Trigger: cron schedule, daily at 06:00 UTC (configurable).

Steps:

1. For every stack (all layers + all environments): terraform plan -detailed-exitcode.
2. If exit code = 2 (drift detected): open a GitHub issue tagged drift with the plan diff, or post to a Slack channel.
3. If exit code = 0 (no drift): no action.

Drift detection catches out-of-band changes (console clicks, gcloud commands, other automation) that diverge from the Terraform-managed state.

The script scripts/detect-changed-stacks.sh determines which stacks need plan/apply:

# Pseudocode
changed_files=$(git diff --name-only origin/main...HEAD)

for stack_dir in layers/* environments/*/; do
  if echo "$changed_files" | grep -q "^${stack_dir}"; then
    echo "$stack_dir"
  fi
done

# Also detect module changes and map to dependent stacks
for module_dir in modules/*/; do
  if echo "$changed_files" | grep -q "^${module_dir}"; then
    # Find all stacks that reference this module
    grep -rl "modules/${module_name}" environments/ layers/ \
      | xargs -I{} dirname {} \
      | sort -u
  fi
done

This ensures that a change to modules/gke-standard/ triggers plans for all stacks that use that module.

Trunk-based development. No long-lived environment branches.

feature branch → PR → review → merge to main → auto-apply (dev) / gated apply (prod)

• All work happens on short-lived feature branches.
• PRs target main.
• main is always deployable.
• Prod is not gated by a branch; it is gated by a GitHub Environment approval.

A GitHub Environment named production with required reviewers. When the apply workflow reaches a prod stack, it pauses and notifies reviewers. After approval, apply proceeds.

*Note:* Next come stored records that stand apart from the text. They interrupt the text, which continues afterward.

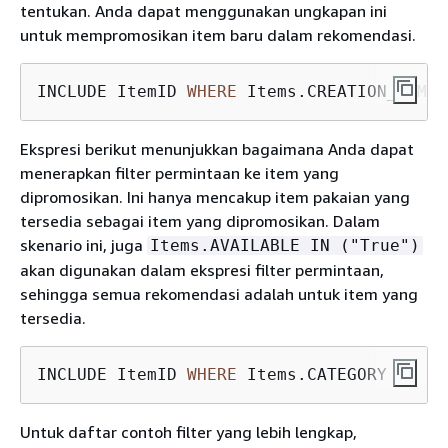
tentukan. Anda dapat menggunakan ungkapan ini
untuk mempromosikan item baru dalam rekomendasi.
INCLUDE ItemID 
WHERE
 Items.CREATION_TIMES
Ekspresi berikut menunjukkan bagaimana Anda dapat
menerapkan filter permintaan ke item yang
dipromosikan. Ini hanya mencakup item pakaian yang
tersedia sebagai item yang dipromosikan. Dalam
skenario ini, juga
Items.AVAILABLE IN ("True")
akan digunakan dalam ekspresi filter permintaan,
sehingga semua rekomendasi adalah untuk item yang
tersedia.
INCLUDE ItemID 
WHERE
 Items.CATEGORY 
IN
 ("
Untuk daftar contoh filter yang lebih lengkap,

The target workflow uses conventional commits and semantic-release:

1. PRs merged to main auto-apply to dev (as today).
2. When ready for prod, a release is cut: semantic-release creates a git tag (e.g., v1.2.0) based on commit messages.
3. The tag creation event triggers the prod apply workflow.
4. Prod apply uses the exact commit that was tagged - no separate branch, no cherry-picking.

This model gives a clear audit trail (tag = prod release) and decouples dev velocity from prod stability. Implementation deferred to after wave-1 is stable.

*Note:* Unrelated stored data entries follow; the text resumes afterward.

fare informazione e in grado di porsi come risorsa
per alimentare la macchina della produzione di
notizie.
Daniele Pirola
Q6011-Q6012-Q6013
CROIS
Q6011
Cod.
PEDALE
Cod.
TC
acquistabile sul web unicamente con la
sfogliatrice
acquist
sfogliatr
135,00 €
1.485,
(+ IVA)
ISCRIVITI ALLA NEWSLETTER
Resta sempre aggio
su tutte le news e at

The ume-data-dags repo owns the Airflow image + content pipeline. It federates via the same WIF provider as ume-data-infra, using a dedicated ume-datainfra-content-push SA with bucket-scoped roles/storage.objectAdmin and repo-scoped roles/artifactregistry.writer.

• image.yml — on push to main touching docker/**: builds and pushes <airflow-version>-<commit-sha> to Artifact Registry (ume-composer-images, immutable tags).

• dag-sync.yml — on push to main touching dags/** or dbt/**: gcloud storage rsyncs to gs://ume-airflow-dags-<project>/{dags,dbt}/. GCS FUSE on the Airflow pods reflects changes live.

• bot-pr.yml — workflow_run after image.yml succeeds on main. Uses INFRA_PR_TOKEN (fine-grained PAT scoped to ume-data-infra only) to open a PR against ume-data-infra bumping airflow_image_tag in environments/dev-03-runtime/terraform.tfvars.

• pr-ci.yml — on PR: hadolint + python -m py_compile + dbt parse. No GCP auth needed.

ume-data-dags merge to main
    ↓
image.yml pushes 3.2.0-<sha> to AR
    ↓
bot-pr.yml opens PR on ume-data-infra bumping airflow_image_tag
    ↓
human reviews + merges the bot-PR
    ↓
ume-data-infra terraform-apply.yml:
    ├── wait-for-image gate confirms the tag exists in AR
    └── terraform apply → Helm rolls Airflow pods onto the new image

• Image: no rebuild. Same immutable image tag validated in dev is referenced in prod-03-runtime/terraform.tfvars (stack path subject to whatever prod layout lands).

• Bot-PR: extend bot-pr.yml to either open two PRs (dev + prod) or target a single per-env tfvars. Prod gets the GH-Environment approval gate described earlier.

• Never skip hooks: --no-verify is prohibited. If a pre-commit hook fails, fix the issue.
• Never force-push to main: protected branch rules enforce this.
• Commit messages: follow conventional commits (feat:, fix:, chore:, docs:) to prepare for semantic-release.
• PR size: prefer small, single-stack PRs. A PR touching both dev-01-base and dev-02-runtime should be split unless the changes are tightly coupled.
• Manual applies: only for 00-bootstrap (one-time) and emergency break-glass (documented in Operations).